━━━ Provided records
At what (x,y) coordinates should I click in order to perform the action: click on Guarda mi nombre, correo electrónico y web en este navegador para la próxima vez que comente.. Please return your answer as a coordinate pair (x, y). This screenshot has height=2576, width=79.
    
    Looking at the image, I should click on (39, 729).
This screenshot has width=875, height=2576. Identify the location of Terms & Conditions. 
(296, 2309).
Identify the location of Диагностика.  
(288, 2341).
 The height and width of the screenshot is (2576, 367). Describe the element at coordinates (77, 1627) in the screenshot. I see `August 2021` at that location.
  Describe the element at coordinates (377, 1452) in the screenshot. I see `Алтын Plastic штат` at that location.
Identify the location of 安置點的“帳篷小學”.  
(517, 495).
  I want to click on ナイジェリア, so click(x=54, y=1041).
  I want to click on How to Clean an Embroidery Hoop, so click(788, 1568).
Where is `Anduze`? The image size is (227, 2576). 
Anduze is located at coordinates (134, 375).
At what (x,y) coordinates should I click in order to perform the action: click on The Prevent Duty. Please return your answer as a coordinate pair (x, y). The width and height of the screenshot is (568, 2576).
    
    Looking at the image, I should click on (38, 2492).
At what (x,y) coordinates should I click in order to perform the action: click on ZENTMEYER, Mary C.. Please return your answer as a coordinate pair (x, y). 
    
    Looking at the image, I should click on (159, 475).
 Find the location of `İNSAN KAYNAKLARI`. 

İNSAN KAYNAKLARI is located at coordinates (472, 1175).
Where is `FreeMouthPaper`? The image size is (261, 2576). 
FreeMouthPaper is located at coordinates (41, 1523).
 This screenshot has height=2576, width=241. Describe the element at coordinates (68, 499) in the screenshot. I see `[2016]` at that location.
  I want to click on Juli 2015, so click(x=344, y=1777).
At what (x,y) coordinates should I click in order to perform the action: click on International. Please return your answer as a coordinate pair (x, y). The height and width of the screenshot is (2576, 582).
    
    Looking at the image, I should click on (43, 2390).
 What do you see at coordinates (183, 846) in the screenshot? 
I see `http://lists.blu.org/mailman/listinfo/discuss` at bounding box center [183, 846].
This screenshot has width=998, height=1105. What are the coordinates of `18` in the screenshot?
━━━━━━
Directions for this task
Transcribe each line of the data exactly, skipping none.

Task answer
At what (x,y) coordinates should I click in order to perform the action: click on Guarda mi nombre, correo electrónico y web en este navegador para la próxima vez que comente.. Please return your answer as a coordinate pair (x, y). This screenshot has height=2576, width=79.
    
    Looking at the image, I should click on (39, 729).
This screenshot has width=875, height=2576. Identify the location of Terms & Conditions. 
(296, 2309).
Identify the location of Диагностика.  
(288, 2341).
 The height and width of the screenshot is (2576, 367). Describe the element at coordinates (77, 1627) in the screenshot. I see `August 2021` at that location.
  Describe the element at coordinates (377, 1452) in the screenshot. I see `Алтын Plastic штат` at that location.
Identify the location of 安置點的“帳篷小學”.  
(517, 495).
  I want to click on ナイジェリア, so click(x=54, y=1041).
  I want to click on How to Clean an Embroidery Hoop, so click(788, 1568).
Where is `Anduze`? The image size is (227, 2576). 
Anduze is located at coordinates (134, 375).
At what (x,y) coordinates should I click in order to perform the action: click on The Prevent Duty. Please return your answer as a coordinate pair (x, y). The width and height of the screenshot is (568, 2576).
    
    Looking at the image, I should click on (38, 2492).
At what (x,y) coordinates should I click in order to perform the action: click on ZENTMEYER, Mary C.. Please return your answer as a coordinate pair (x, y). 
    
    Looking at the image, I should click on (159, 475).
 Find the location of `İNSAN KAYNAKLARI`. 

İNSAN KAYNAKLARI is located at coordinates (472, 1175).
Where is `FreeMouthPaper`? The image size is (261, 2576). 
FreeMouthPaper is located at coordinates (41, 1523).
 This screenshot has height=2576, width=241. Describe the element at coordinates (68, 499) in the screenshot. I see `[2016]` at that location.
  I want to click on Juli 2015, so click(x=344, y=1777).
At what (x,y) coordinates should I click in order to perform the action: click on International. Please return your answer as a coordinate pair (x, y). The height and width of the screenshot is (2576, 582).
    
    Looking at the image, I should click on (43, 2390).
 What do you see at coordinates (183, 846) in the screenshot? 
I see `http://lists.blu.org/mailman/listinfo/discuss` at bounding box center [183, 846].
This screenshot has width=998, height=1105. What are the coordinates of `18` in the screenshot?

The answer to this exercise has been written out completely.